Concerns were first raised over practices for disposing of ashes at Mortonhall Crematorium in Edinburgh 18 months ago

Edinburgh City Council has received the report into Mortonhall Crematorium, where babies remains were disposed of without their parents' knowledge.

Hundreds of families were affected and many are considering legal action.

The former lord advocate, Dame Elish Angiolini, has been investigating how babies ashes were dealt with.

Her report is expected to detail the cases of more than 200 babies whose ashes were either scattered or buried without their families' consent.

Bereaved families have said they were told there were no ashes left after a baby was cremated.

Sue Bruce, chief executive of the City of Edinburgh Council said: "I have now received a copy of Dame Elish Angiolini's report.

"I fully appreciate that parents will be anxious to read the report and we are keen for them to receive a copy as soon as possible.

"We will be writing to parents in the coming days outlining the timing of publication."

She added: "I would like to thank the families for their ongoing patience and Dame Elish and her team for their hard work on this important and sensitive investigation."

'Let down'

Gary McDougall, 53, whose son Fraser died at birth, said: ''Fraser was born on 11.11.99. How apt.

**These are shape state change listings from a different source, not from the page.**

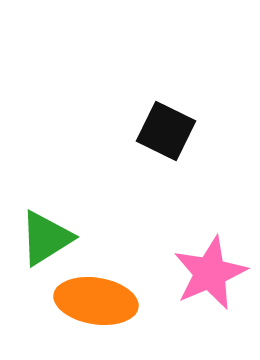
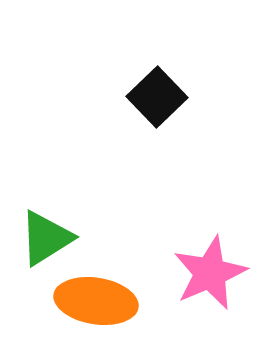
black square: moved 9 px left, 34 px up; rotated 20 degrees clockwise
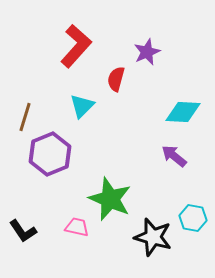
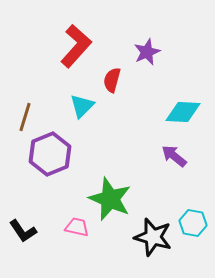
red semicircle: moved 4 px left, 1 px down
cyan hexagon: moved 5 px down
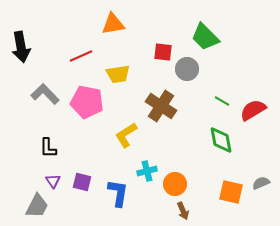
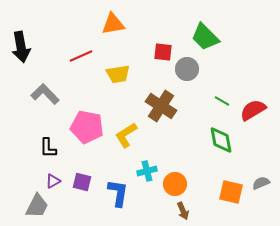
pink pentagon: moved 25 px down
purple triangle: rotated 35 degrees clockwise
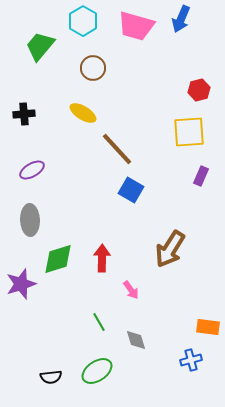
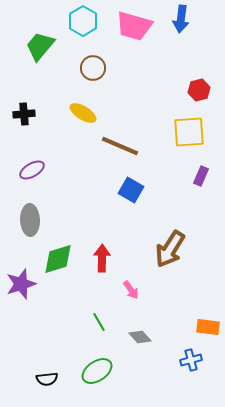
blue arrow: rotated 16 degrees counterclockwise
pink trapezoid: moved 2 px left
brown line: moved 3 px right, 3 px up; rotated 24 degrees counterclockwise
gray diamond: moved 4 px right, 3 px up; rotated 25 degrees counterclockwise
black semicircle: moved 4 px left, 2 px down
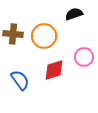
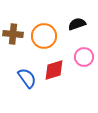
black semicircle: moved 3 px right, 10 px down
blue semicircle: moved 7 px right, 2 px up
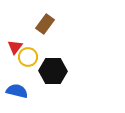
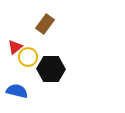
red triangle: rotated 14 degrees clockwise
black hexagon: moved 2 px left, 2 px up
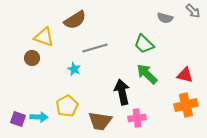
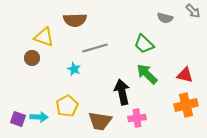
brown semicircle: rotated 30 degrees clockwise
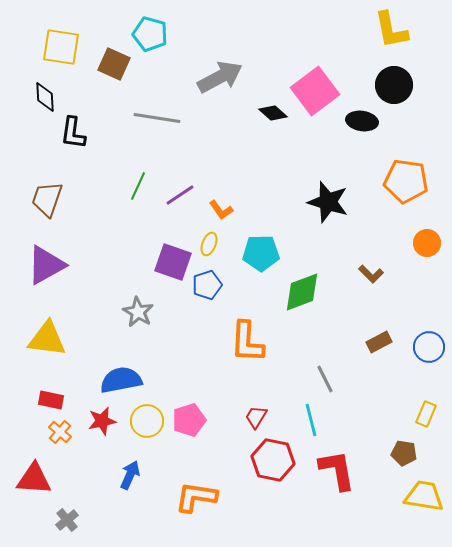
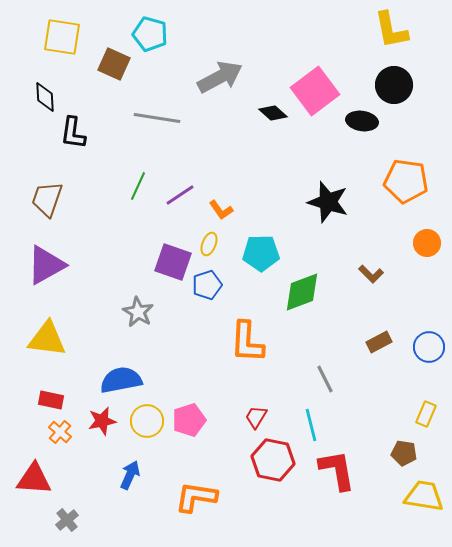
yellow square at (61, 47): moved 1 px right, 10 px up
cyan line at (311, 420): moved 5 px down
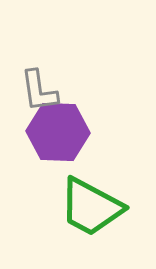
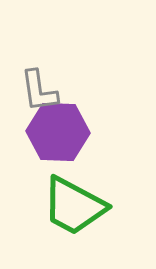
green trapezoid: moved 17 px left, 1 px up
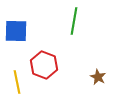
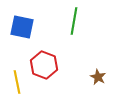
blue square: moved 6 px right, 4 px up; rotated 10 degrees clockwise
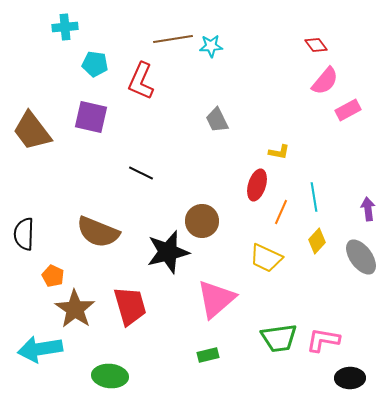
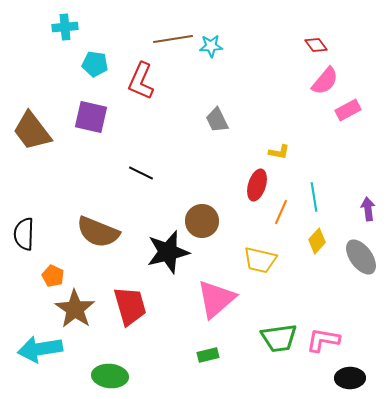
yellow trapezoid: moved 6 px left, 2 px down; rotated 12 degrees counterclockwise
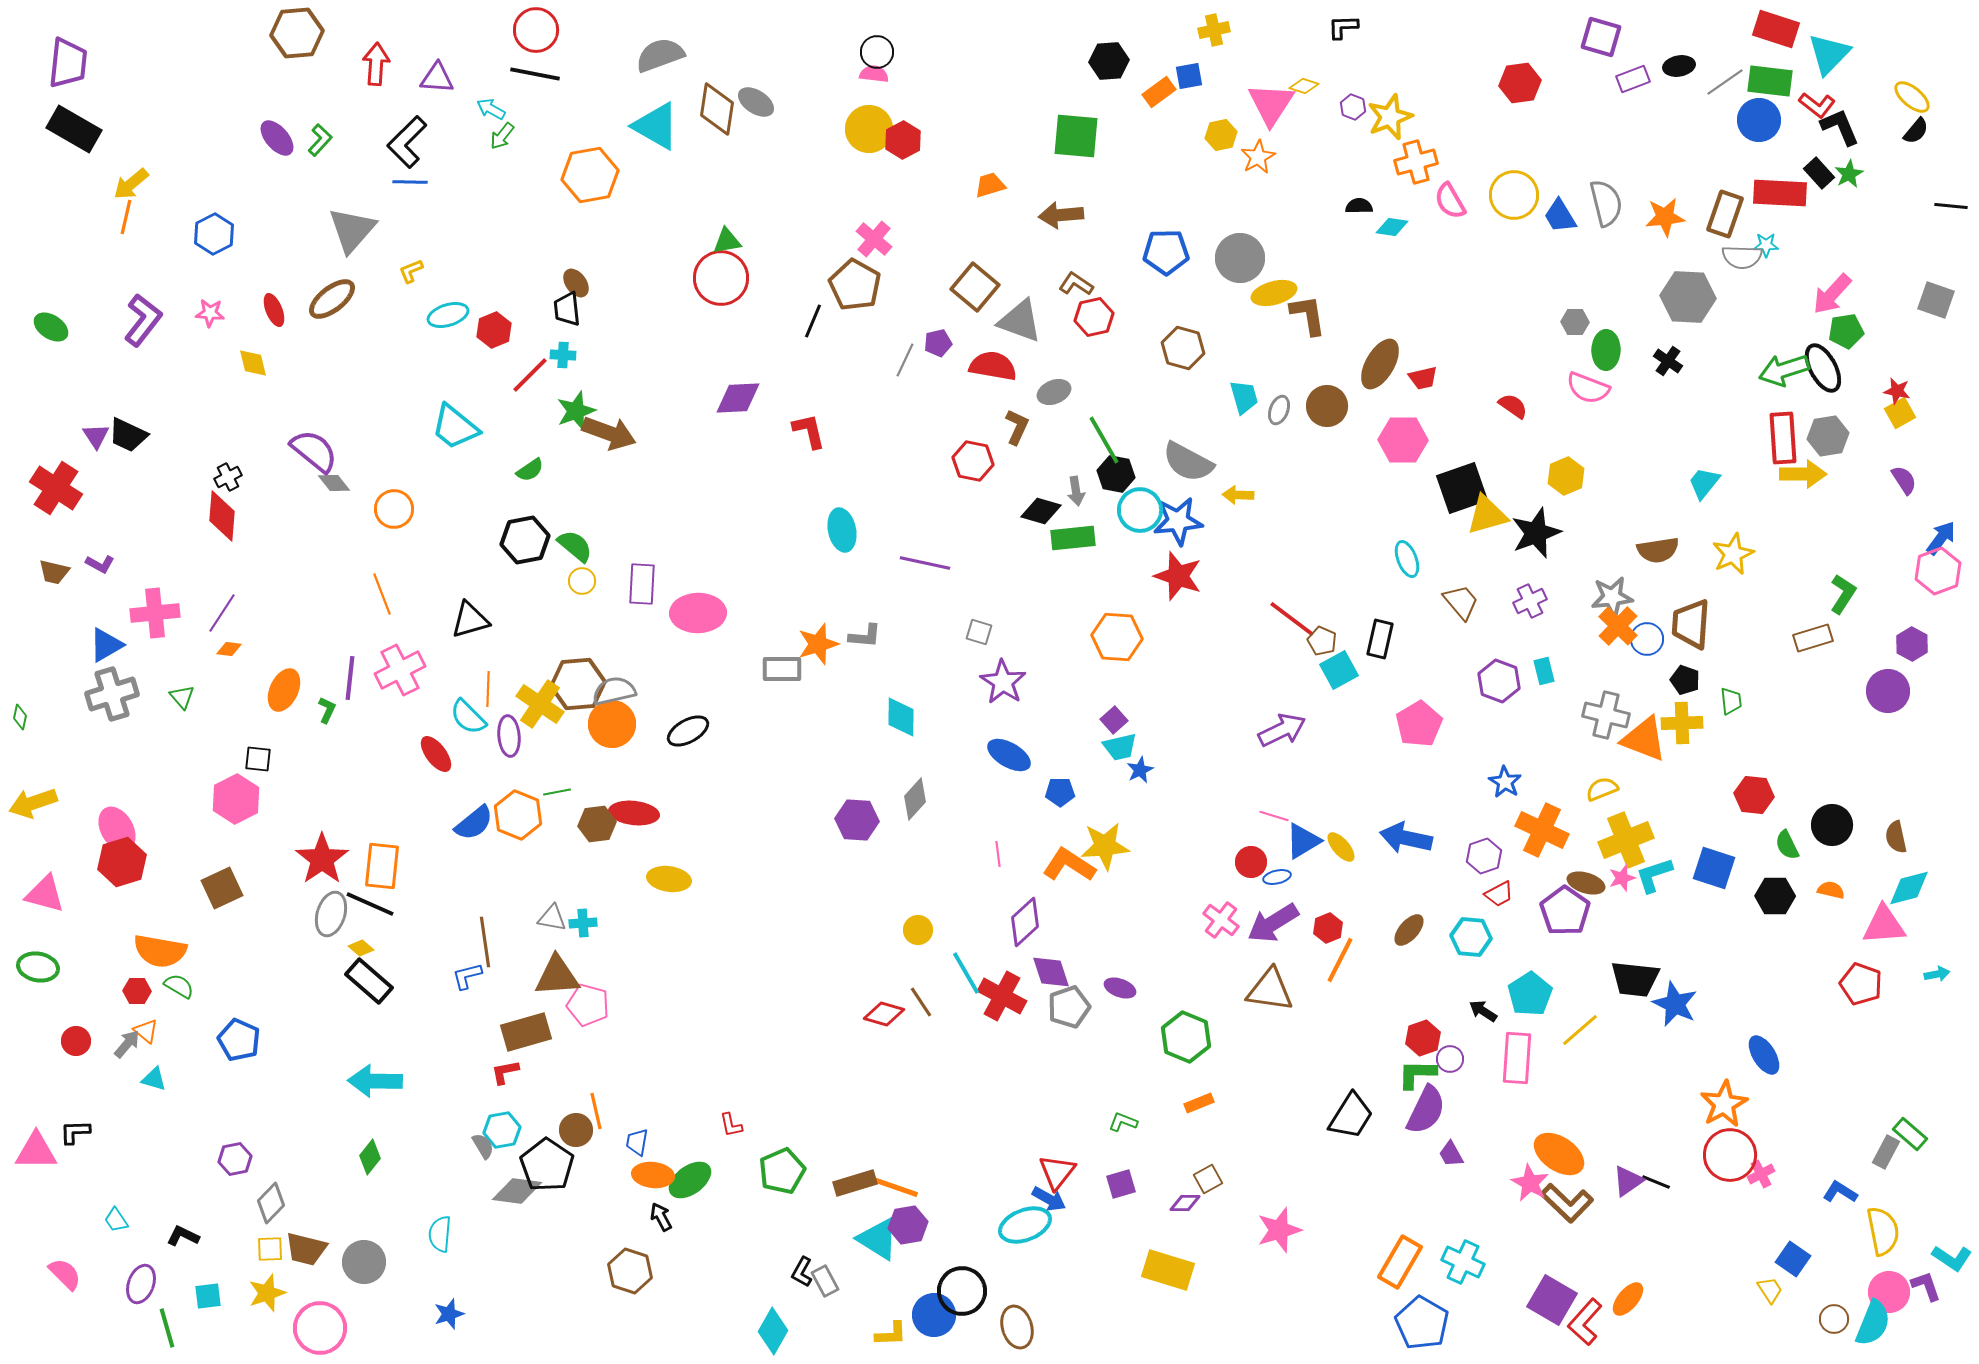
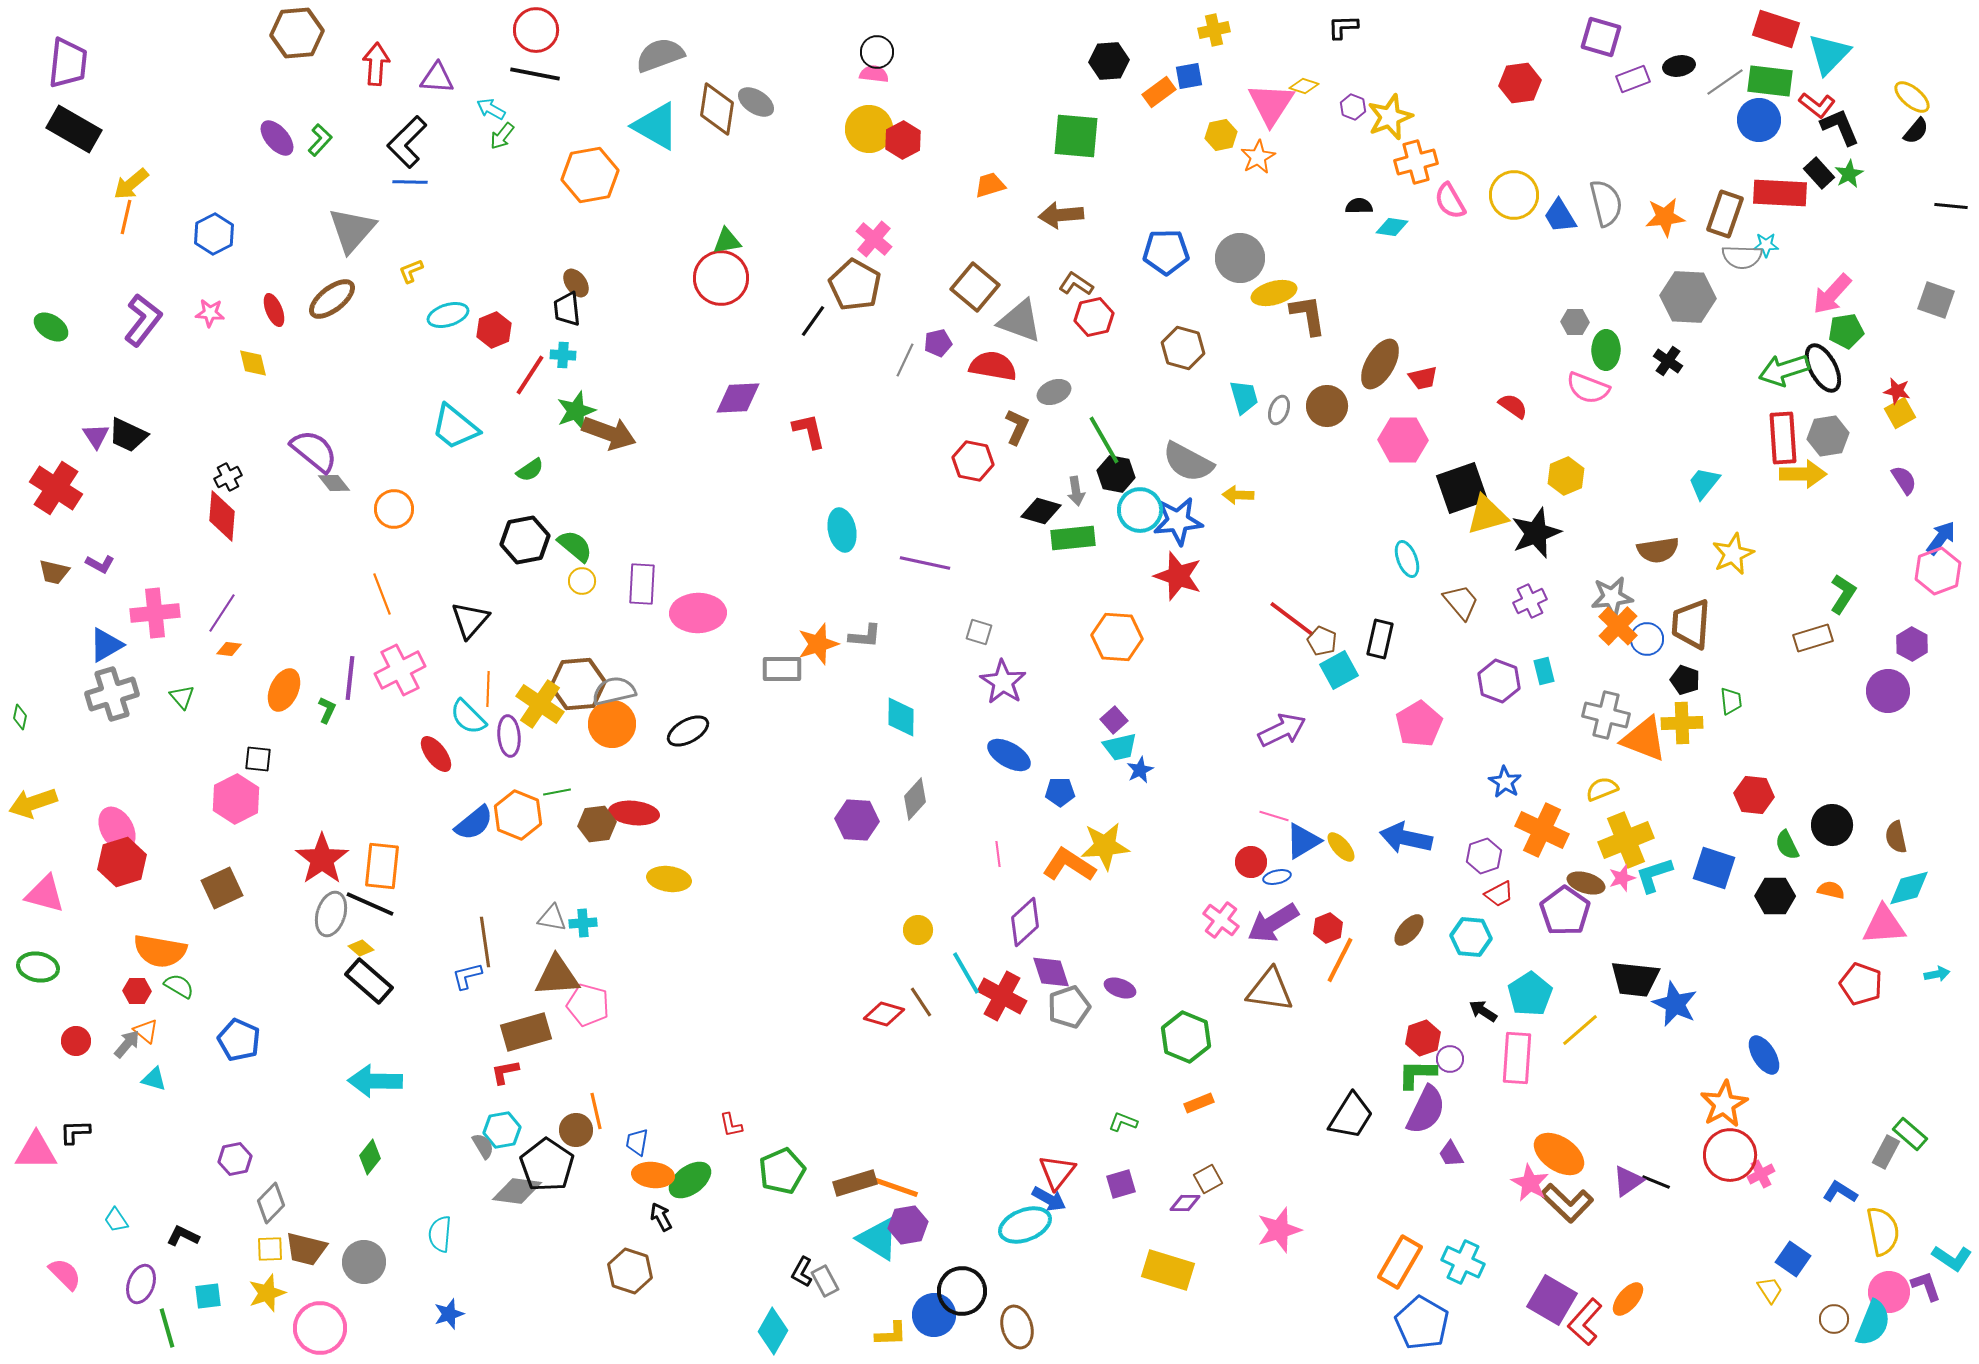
black line at (813, 321): rotated 12 degrees clockwise
red line at (530, 375): rotated 12 degrees counterclockwise
black triangle at (470, 620): rotated 33 degrees counterclockwise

Remembrance Day, never forgotten.

"He lived for five minutes and we had him in our hands, my wife and I, until he passed to another place shall we say.

"We wanted ashes and the girl told me no that doesn't happen. You don't get ashes from a baby, they're too small, too young, and we felt devastated at the time but you think they are the experts so we took their advice.

"We believed them but lo and behold, much later we discovered that wasn't the case.

"These people must be brought to justice. Somebody must be accountable for what they've done with all these babies, not just us but all the other parents.

"We've been let down in a massive massive way by people we trusted. That's a hammer blow to us."

Fraser's mother, Arlene McDougall, 53, said: "I've a lot of anger. They deprived me. Nobody has any right to deprive a mother of her baby's ashes. Somebody somewhere decided that baby's ashes weren't worth anything'."

Dorothy Maitland, operations manager for Sands (the Stillbirth And Neonatal Death Society), had her daughter Kaelen's remains cremated at Mortonhall in 1986, and was told there would be no ashes to scatter.

She said: ''It's so important for the future that this never happens again and that communication between hospital staff, funeral directors and crematorium staff means they all know what will happen to that baby because parents deserve that'.

''What right do these people have to do that to us? Why do they think they should be able to do that and it's just made me feel that my daughter was treated with no respect."